Tim O'Brien journalist
New York CNN Business  — 

Tim O’Brien, a broadcast journalist whose many accolades include contributing to award-winning CNN coverage, has died at the age of 77.

His son-in-law, Keith McGee, confirmed the news of his passing to CNN Business.

O’Brien died November 30 in Ponte Vedra Beach, Florida, after he was hit by a truck while waiting on his bicycle at a traffic light.

O’Brien had a long and impressive tenure in television news. In the late 1960s, he was a weekend anchor for WTOP in Washington. He later moved to New Orleans, where he co-anchored WDSU’s evening newscasts and then worked as a weekend anchor for WVUE. In 1977, after earning a law degree from Loyola University, he covered the Supreme Court for ABC News.

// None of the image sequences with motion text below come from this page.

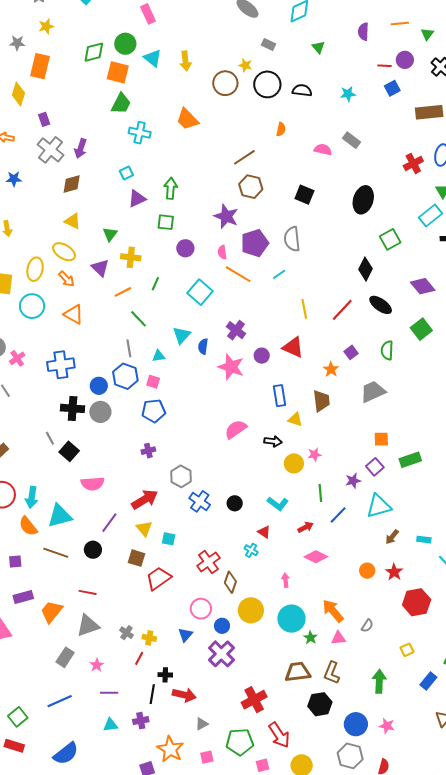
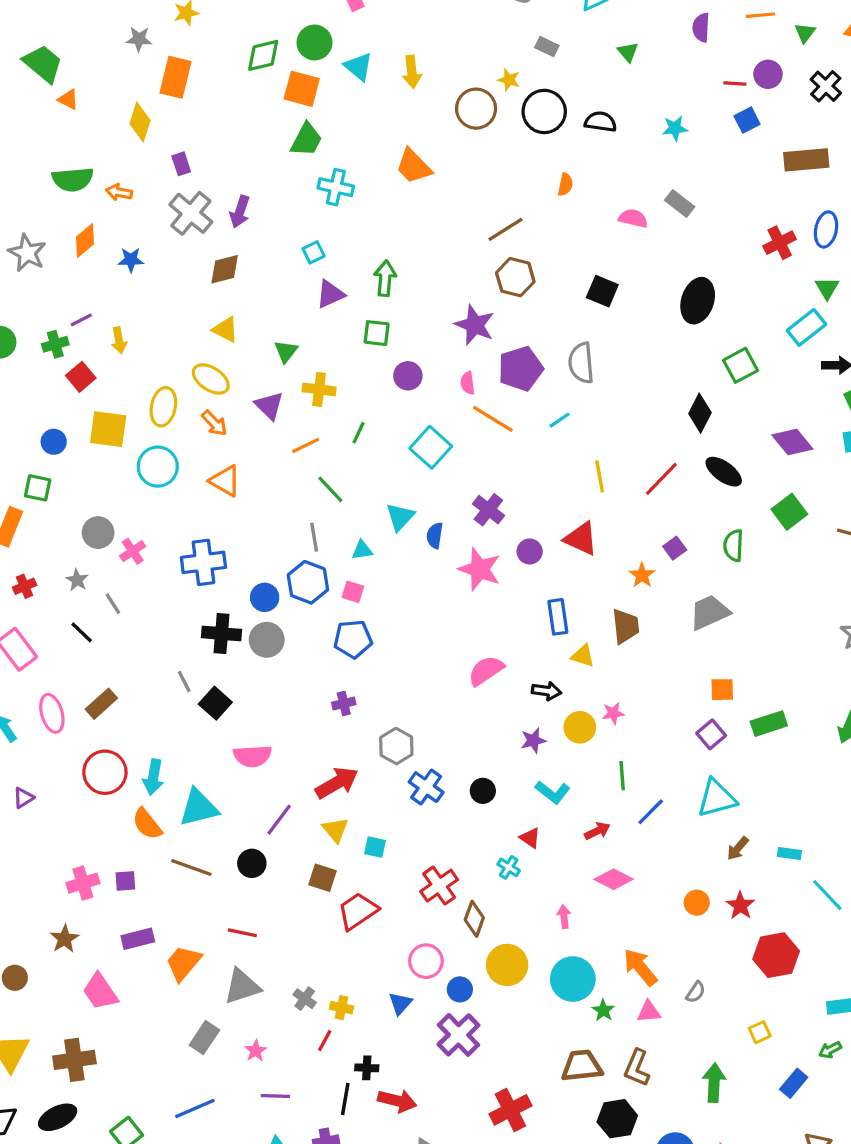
purple star: (353, 481) -> (533, 740), moved

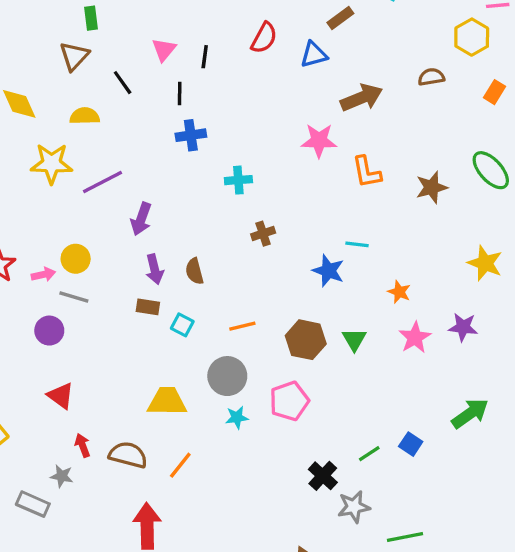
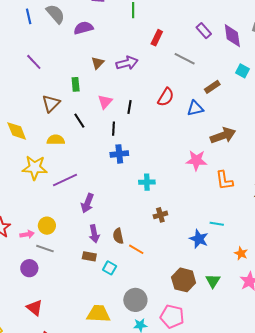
green rectangle: (91, 18) -> (76, 84), moved
orange line: (242, 326) -> (136, 249), moved, turned 42
pink pentagon: (289, 401) -> (172, 316), turned 30

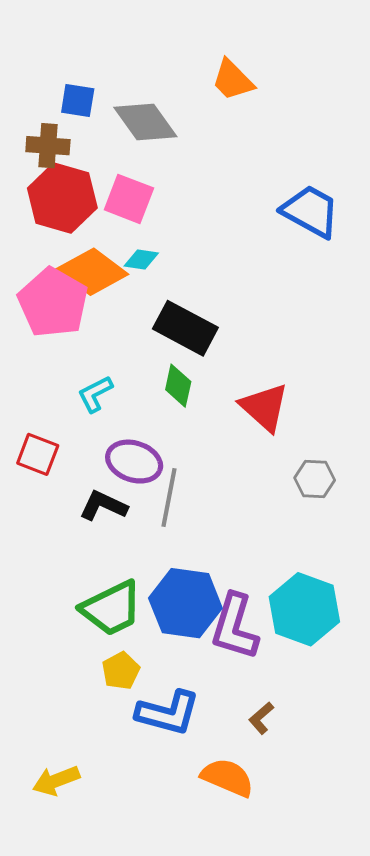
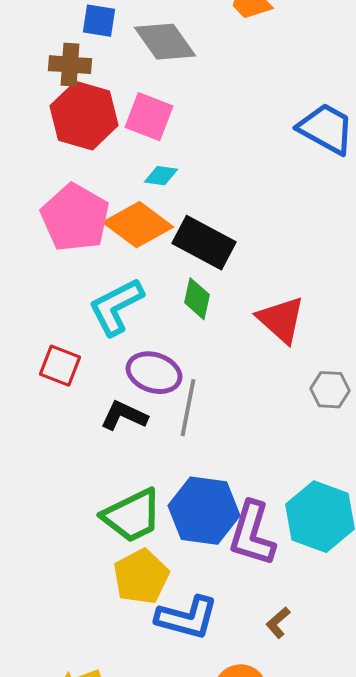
orange diamond: (92, 272) -> (138, 225), moved
cyan L-shape: (95, 394) -> (116, 307), size x1.6
yellow pentagon: (121, 671) -> (141, 577), size x1.5

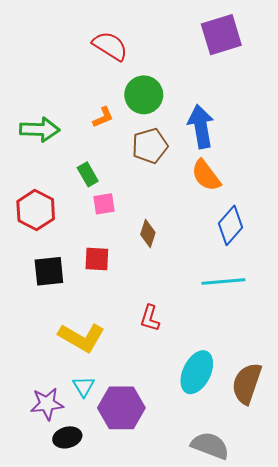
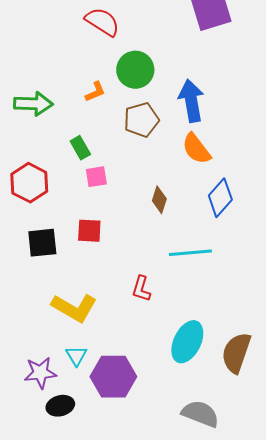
brown diamond: (148, 234) -> (159, 200), moved
cyan line: (223, 281) -> (190, 253), moved

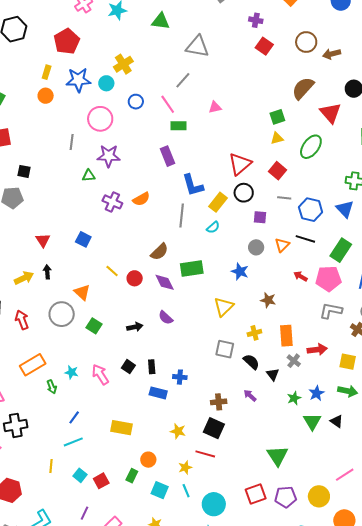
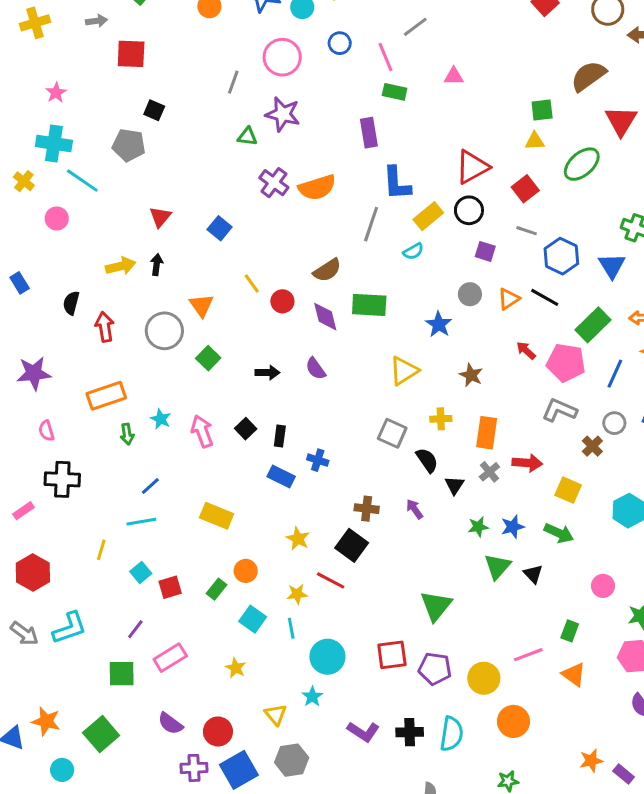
orange semicircle: (141, 199) -> (317, 187), size x1.4

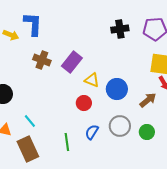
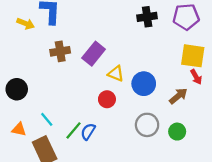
brown cross: (42, 60) -> (60, 51), turned -30
blue semicircle: (92, 132) -> (88, 132), moved
green line: (67, 142) -> (74, 130), moved, turned 48

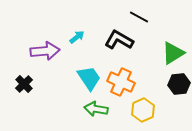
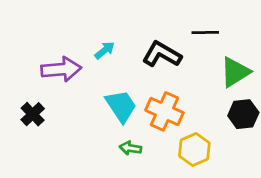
black line: (139, 17) -> (205, 33), moved, turned -30
green arrow: (96, 109) -> (130, 148), size x0.7

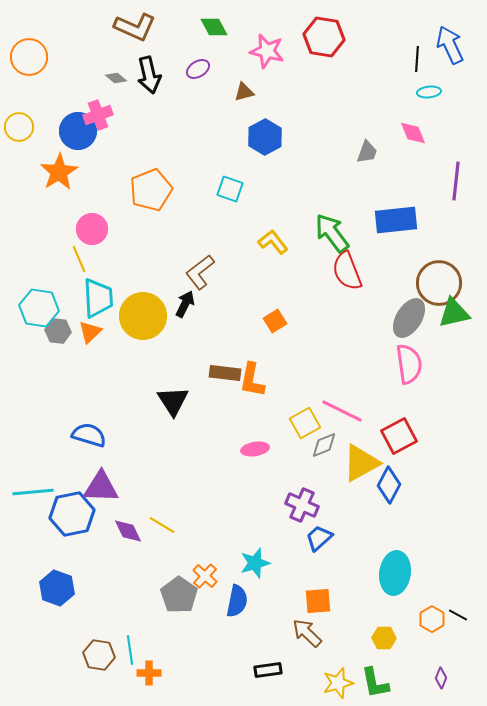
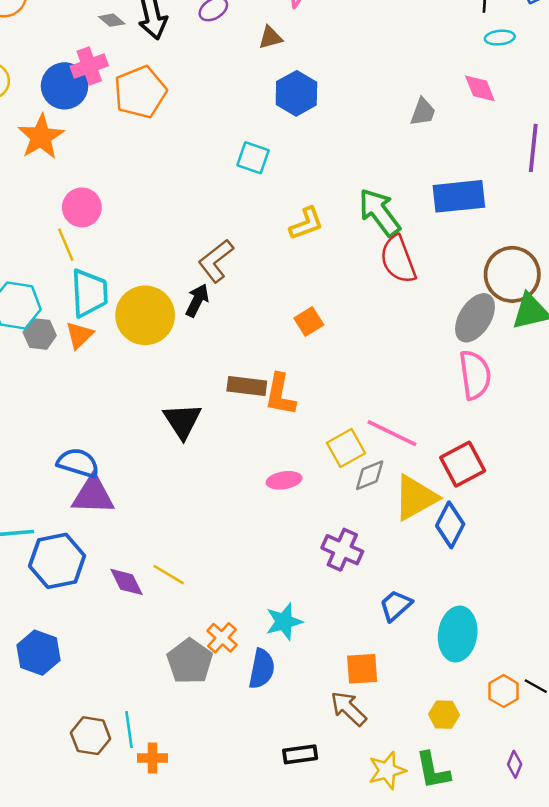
orange pentagon: (151, 190) -> (140, 92), moved
yellow L-shape: (273, 242) -> (306, 224), turned 108
purple triangle: (101, 487) -> (93, 495), moved
blue trapezoid: (319, 538) -> (396, 606), moved

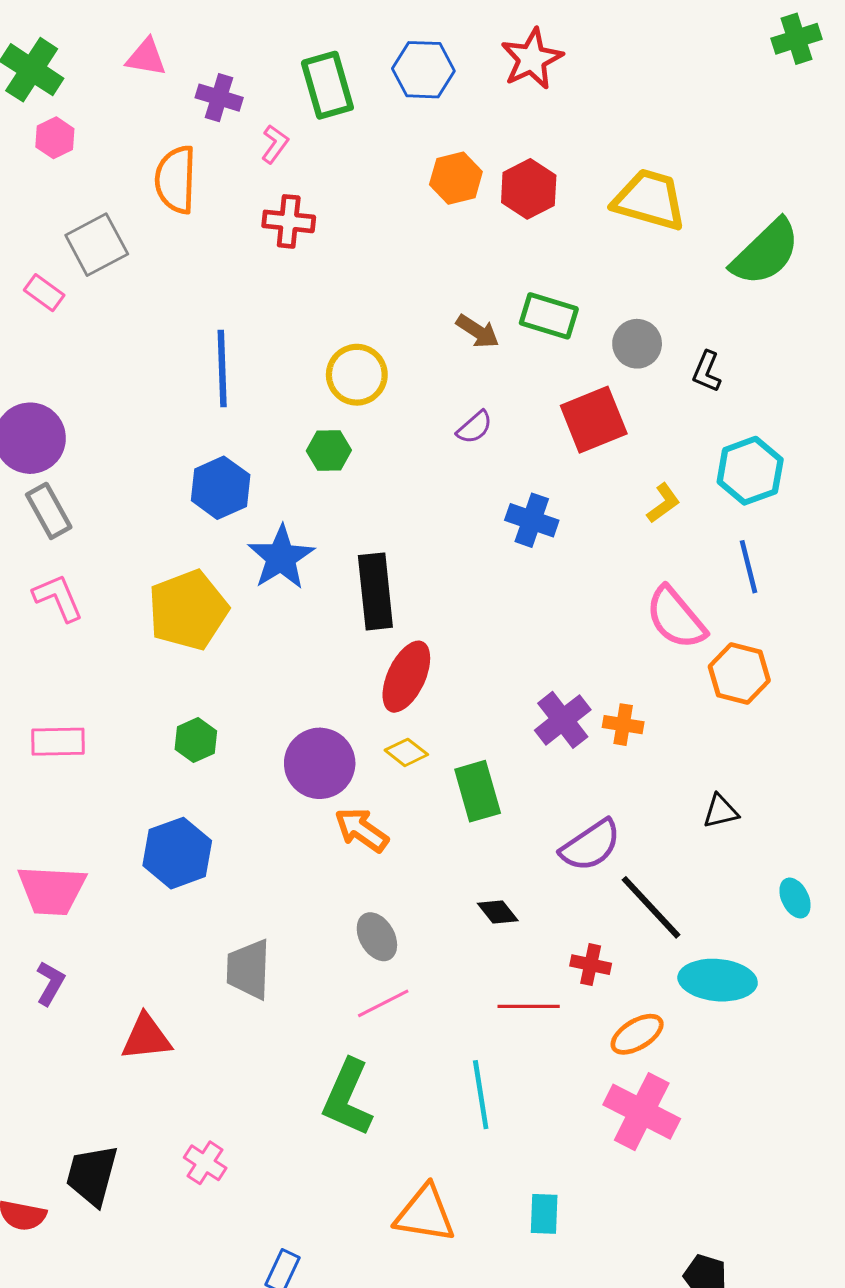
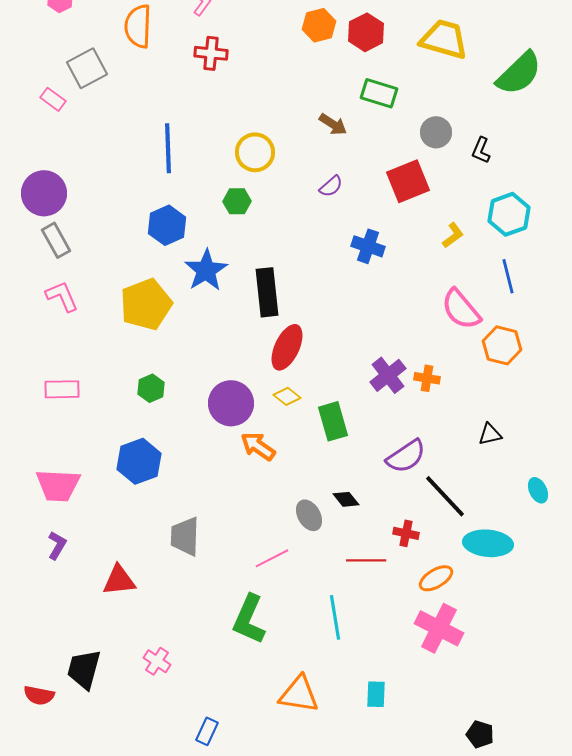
green rectangle: (549, 316) -> (379, 93), moved
gray ellipse: (377, 937) -> (309, 515), moved

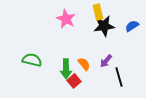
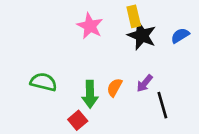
black star: (104, 26) -> (142, 36), turned 30
orange semicircle: (84, 64) -> (115, 87), turned -112
red square: (74, 81) -> (78, 120), moved

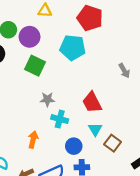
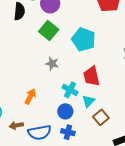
cyan pentagon: (73, 48) -> (84, 39), moved
cyan cross: (60, 119) -> (70, 90), moved

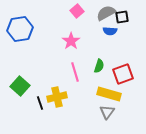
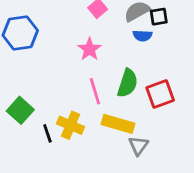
green semicircle: (99, 66) -> (128, 83), size x1.5
yellow rectangle: (109, 94) -> (118, 124), moved
yellow cross: (57, 97) -> (70, 125), turned 36

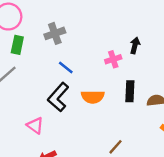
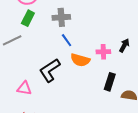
blue line: (66, 67) -> (67, 40), moved
orange semicircle: (93, 97) -> (80, 60), moved
pink triangle: (35, 125) -> (24, 88), turned -42

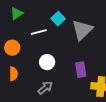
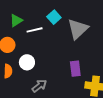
green triangle: (17, 13) -> (16, 20), moved
white circle: (47, 62) -> (27, 62), moved

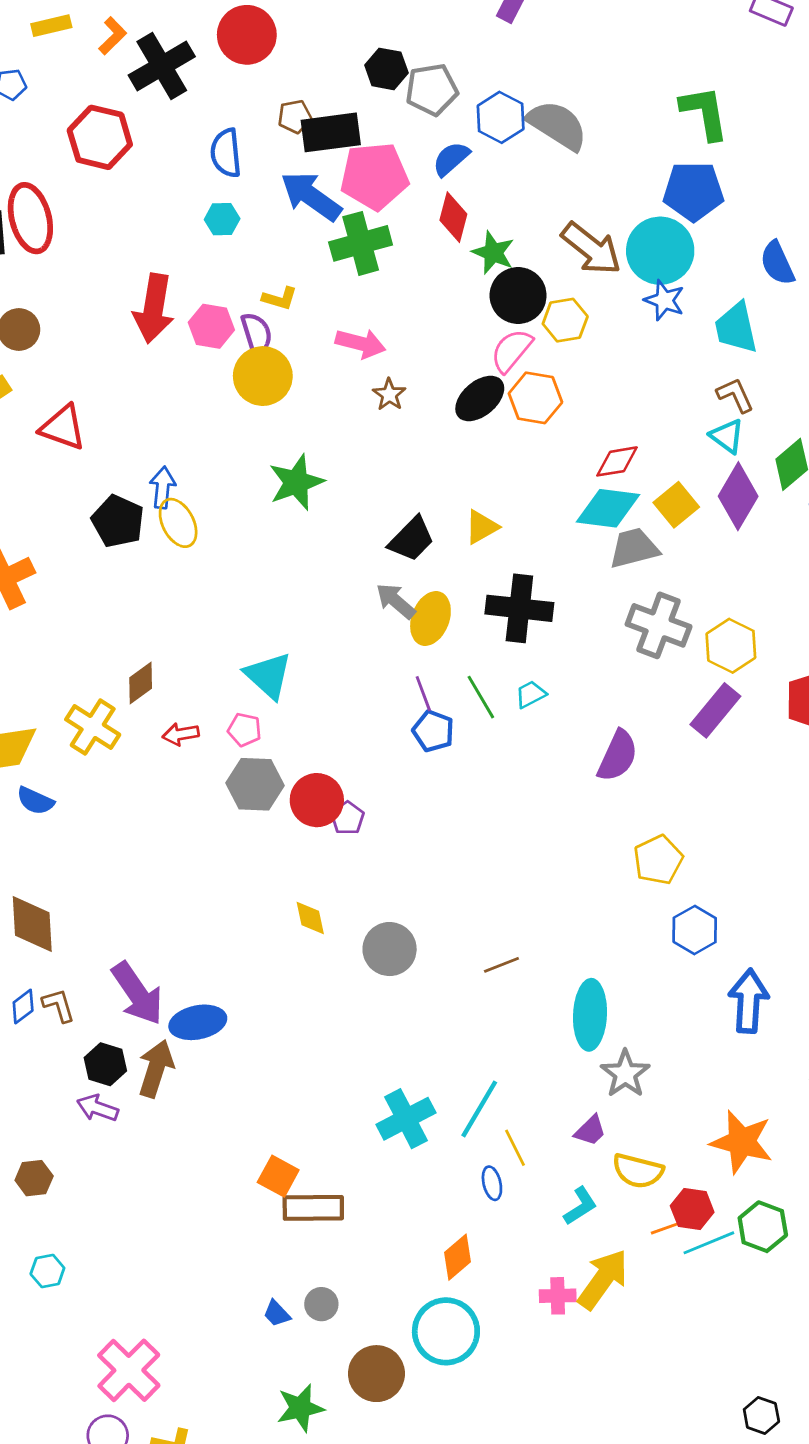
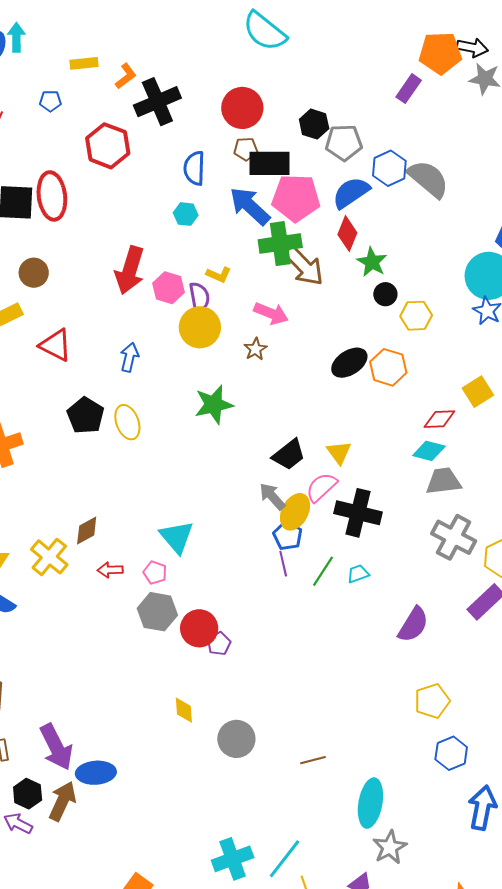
red circle: (247, 35) -> (242, 108), moved
blue semicircle: (451, 159) -> (351, 193), size x1.4
brown arrow: (591, 249) -> (304, 266), moved
black circle: (518, 295) -> (385, 294), size x0.6
pink semicircle: (511, 351) -> (321, 487), moved
brown star: (389, 395) -> (256, 349), moved
blue arrow: (163, 488) -> (129, 357), moved
yellow square: (676, 505) -> (478, 392), moved
cyan diamond: (608, 508) -> (429, 451), size x0.7
yellow triangle: (482, 527) -> (339, 452), turned -44
green line: (481, 697) -> (323, 571), turned 56
blue pentagon: (433, 731) -> (288, 536), moved

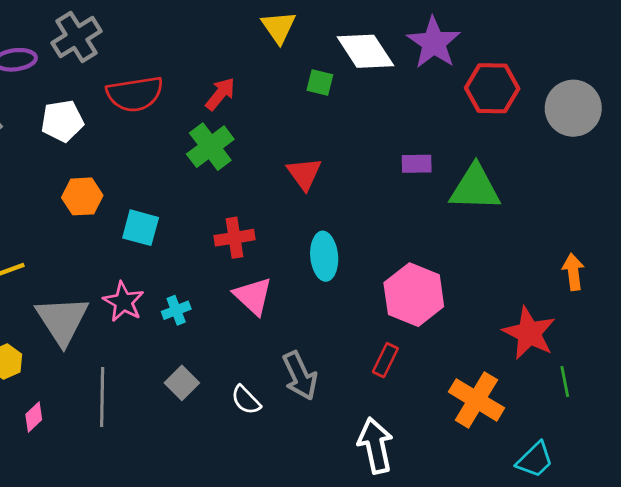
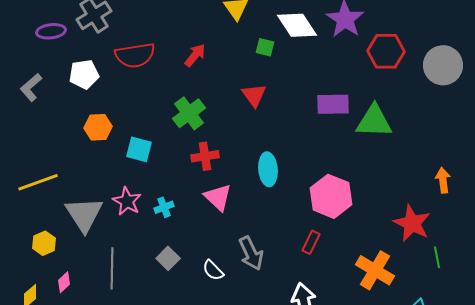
green cross: (210, 147) -> (189, 113), moved
purple rectangle: (417, 164) -> (333, 104), size x1.5
red triangle: (304, 174) -> (254, 95), moved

After more than 22 years at ABC News, O’Brien joined CNN where he won an Emmy for contributing to the network’s coverage of the September 11 terrorist attacks. He worked as a Washington-based correspondent for CNN’s business program “Moneyline.” He was a contributing correspondent for PBS’ “Religion & Ethics NewsWeekly.”

In 2013, O’Brien and his ABC News colleague Martin Clancy published “Murder at the Supreme Court: Lethal Crime and Landmark Cases,” a book about the death penalty.

O’Brien taught law at Hofstra University in New York, St. Thomas University in Miami, Nova Southeastern University in Fort Lauderdale and at his alma mater Loyola University in New Orleans.

“He packed more in every day than anybody I know at his age, let alone people 20 years younger,” McGee said. “In the back of his head it was ingrained that he was going to be in touch with the people that he really cared about and parallel to that he was active and going on these amazing bike tours.”

For his alma mater Woodward Academy, O’Brien reflected on his career, humbly writing, “Luck can be a huge factor in achieving success, as it was in mine. For example: The timing of my law degree and subsequent application to ABC News was a total shot in the dark, but — as luck would have it — a bulls-eye. But that’s still not it. The real luck in my life was in the choice of my spouse.”

O’Brien is survived by that spouse, his wife of 49 years Guadalupe “Petie” Moreno O’Brien, his two children, a twin brother, his sister and five grandchildren.